Innanzitutto, a me Benigni risulta divertente per cinque minuti, dopo di che stroppia.
In secondo luogo io sono a tolleranza zero su tutte 'ste lagne sul sottoproletariato, esaltatato per arricchire chi lo esalta.

Fidati che l'IP c'entra sempre.
 
Anche a me piace vedere vecchi film, senza dimenticare il periodo storico in cui sono stati girati.
Berlinguer ti voglio bene, 1977. Anni di Brigate rosse, attentati, rapimenti, gambizzazioni.
Quel discorso è l'esposizione di un pensiero per cui non era possibile cambiare nulla, tutto era immutabile.
Occorreva sovvertire lo stato, non cambiare noi: qualcuno pensava anche questo. :rolleyes:
 
stefano_68 ha scritto:
Anche a me piace vedere vecchi film, senza dimenticare il periodo storico in cui sono stati girati.
Berlinguer ti voglio bene, 1977. Anni di Brigate rosse, attentati, rapimenti, gambizzazioni.
Quel discorso è l'esposizione di un pensiero per cui non era possibile cambiare nulla, tutto era immutabile.
Occorreva sovvertire lo stato, non cambiare noi: qualcuno pensava anche questo. :rolleyes:

certo che se il frutto sono gli anni 2000 :cry: :cry: :cry: :cry: :cry: :cry: :cry: :cry: :cry:
 
Prima di tutto il dialogo era del compianto Monni e non di Benigni.
Secondo il film è di Bertolucci e non di Benigni.
Terzo, il discorso non è una lagna ma una fotografia del tempo.
Quarto, ho riportato nel terzo post il brano caratterizzante del discorso circa l'immutabilità della condizione e dei comportamenti nonostante tutto quel che accade.
 
stefano_68 ha scritto:
Anche a me piace vedere vecchi film, senza dimenticare il periodo storico in cui sono stati girati.
Berlinguer ti voglio bene, 1977. Anni di Brigate rosse, attentati, rapimenti, gambizzazioni.
Quel discorso è l'esposizione di un pensiero per cui non era possibile cambiare nulla, tutto era immutabile.
Occorreva sovvertire lo stato, non cambiare noi: qualcuno pensava anche questo. :rolleyes:

:thumbup:
 
sandro63s ha scritto:
Innanzitutto, a me Benigni risulta divertente per cinque minuti, dopo di che stroppia.
In secondo luogo io sono a tolleranza zero su tutte 'ste lagne sul sottoproletariato, esaltatato per arricchire chi lo esalta.

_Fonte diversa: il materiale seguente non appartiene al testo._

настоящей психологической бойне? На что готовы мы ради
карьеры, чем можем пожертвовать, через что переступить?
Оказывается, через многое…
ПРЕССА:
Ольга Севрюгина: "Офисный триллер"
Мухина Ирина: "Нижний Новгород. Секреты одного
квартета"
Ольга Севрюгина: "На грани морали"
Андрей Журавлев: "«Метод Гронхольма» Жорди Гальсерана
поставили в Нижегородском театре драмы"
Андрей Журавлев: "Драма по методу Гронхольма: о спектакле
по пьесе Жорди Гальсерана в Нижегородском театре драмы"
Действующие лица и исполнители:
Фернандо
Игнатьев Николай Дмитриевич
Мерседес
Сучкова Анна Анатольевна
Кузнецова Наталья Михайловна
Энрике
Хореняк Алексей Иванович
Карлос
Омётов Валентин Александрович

Fidati che l'IP c'entra sempre.

Ognuno espone la propria lettura. Non volevo certo fosse questo il senso.

..... Quinto, ogni tanto fate una riflessione sorridendo della pochezza che siamo nella meraviglia della vita.
 
nafnlaus ha scritto:
sandro63s ha scritto:
Innanzitutto, a me Benigni risulta divertente per cinque minuti, dopo di che stroppia.
In secondo luogo io sono a tolleranza zero su tutte 'ste lagne sul sottoproletariato, esaltatato per arricchire chi lo esalta.

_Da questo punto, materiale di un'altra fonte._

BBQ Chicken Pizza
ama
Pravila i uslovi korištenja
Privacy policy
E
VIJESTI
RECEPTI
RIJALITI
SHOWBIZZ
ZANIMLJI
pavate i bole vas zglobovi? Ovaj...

Fidati che l'IP c'entra sempre.

Ognuno espone la propria lettura. Non volevo certo fosse questo il senso.

..... Quinto, ogni tanto fate una riflessione sorridendo della pochezza che siamo nella meraviglia della vita.

http://www.youtube.com/watch?v=i5_lBVUdt3Y

e senza andare a scomodare i miliardi di persone del mondo messe
ancora peggio, denutrizione, guerre continue, malattie....durata della vita
da medioevo
 
arizona77 ha scritto:
nafnlaus ha scritto:
sandro63s ha scritto:
Innanzitutto, a me Benigni risulta divertente per cinque minuti, dopo di che stroppia.
In secondo luogo io sono a tolleranza zero su tutte 'ste lagne sul sottoproletariato, esaltatato per arricchire chi lo esalta.

Fidati che l'IP c'entra sempre.

Ognuno espone la propria lettura. Non volevo certo fosse questo il senso.

..... Quinto, ogni tanto fate una riflessione sorridendo della pochezza che siamo nella meraviglia della vita.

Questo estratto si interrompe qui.